Samba, a suite of programs that allow Windows clients to access a server's file space and printers via the Server Message Block (SMB) Common Internet File System (CIFS) protocols, was first released in January 1992 as an SMB server for Unix.
Tridgell is the Lab's second appointed fellow, joining Linux creator Linus Torvalds, "although as an Aussie, I should really be called a bloke," joked Tridgell.
The Open Source Development Labs (OSDL) founded by IBM, HP, CA, Intel, and NEC is a not-for-profit global consortium dedicated to accelerating the adoption of Linux in the enterprise.
An OSDL spokesperson would not disclose how much the fellowship is worth, but it is enough to enable Tridgell to leave his research position with IBM and focus exclusively on developing the next major release of Samba -- Samba4.

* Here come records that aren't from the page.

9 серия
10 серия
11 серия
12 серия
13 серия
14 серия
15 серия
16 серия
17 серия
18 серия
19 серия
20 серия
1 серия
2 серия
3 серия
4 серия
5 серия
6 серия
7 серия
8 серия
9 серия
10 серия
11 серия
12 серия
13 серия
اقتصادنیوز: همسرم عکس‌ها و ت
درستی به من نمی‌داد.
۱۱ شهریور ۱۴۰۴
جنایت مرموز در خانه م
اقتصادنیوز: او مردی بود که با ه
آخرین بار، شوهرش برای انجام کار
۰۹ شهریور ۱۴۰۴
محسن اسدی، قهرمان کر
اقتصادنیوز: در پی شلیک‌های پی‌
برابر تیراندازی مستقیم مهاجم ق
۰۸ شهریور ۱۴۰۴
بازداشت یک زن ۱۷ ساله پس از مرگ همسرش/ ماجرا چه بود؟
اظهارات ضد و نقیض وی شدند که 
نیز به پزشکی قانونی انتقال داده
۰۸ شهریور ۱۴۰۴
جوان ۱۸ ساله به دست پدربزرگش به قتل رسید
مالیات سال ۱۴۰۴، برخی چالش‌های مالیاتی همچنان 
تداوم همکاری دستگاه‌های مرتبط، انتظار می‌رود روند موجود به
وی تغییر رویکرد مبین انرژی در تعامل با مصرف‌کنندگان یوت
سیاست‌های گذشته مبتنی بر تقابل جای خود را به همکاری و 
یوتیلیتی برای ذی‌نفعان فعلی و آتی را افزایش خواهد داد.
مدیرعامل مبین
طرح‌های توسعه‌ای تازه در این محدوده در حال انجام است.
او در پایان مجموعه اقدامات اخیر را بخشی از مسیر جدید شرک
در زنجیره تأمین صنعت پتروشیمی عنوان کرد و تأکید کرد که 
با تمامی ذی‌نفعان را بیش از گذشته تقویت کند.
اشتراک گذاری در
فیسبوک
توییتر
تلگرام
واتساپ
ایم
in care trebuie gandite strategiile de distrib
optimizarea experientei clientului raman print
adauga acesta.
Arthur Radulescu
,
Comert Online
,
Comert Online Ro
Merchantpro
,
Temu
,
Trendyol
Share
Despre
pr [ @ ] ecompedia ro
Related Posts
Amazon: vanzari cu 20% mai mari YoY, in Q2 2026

"I was actually very happy in IBM research, but my focus was becoming more and more concentrated on the Samba4 project, and my duties at IBM were considerably broader than that as they included research into a wider range of storage technologies," he said.
Tridgell is currently working on Samba4, whose goals include: protocol completeness, extreme testability, non-POSIX backends, fully asynchronous internals and flexible process models.
"Samba4 is reaching an important milestone as a complete rewrite of the old Samba code with the ambitious goal of being able to become an Active Directory Domain Controller," he said.
Tridgell has also worked in engineering and research roles for VA Software, Linuxware and Quantum. He is a visiting fellow at the Australian National University.